Material shown →

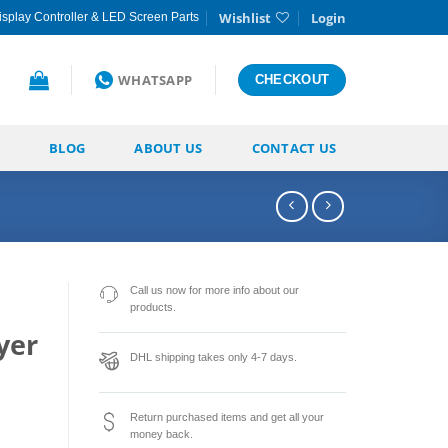
Wishlist
Login
splay Controller & LED Screen Parts
WHATSAPP
CHECKOUT
BLOG
ABOUT US
CONTACT US
Call us now for more info about our
products.
yer
DHL shipping takes only 4-7 days.
Return purchased items and get all your
money back.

Your task → Exactly as given, set down each line of the material, but include no pictures.

Exercise result →
Wishlist
Login
splay Controller & LED Screen Parts
WHATSAPP
CHECKOUT
BLOG
ABOUT US
CONTACT US
Call us now for more info about our
products.
yer
DHL shipping takes only 4-7 days.
Return purchased items and get all your
money back.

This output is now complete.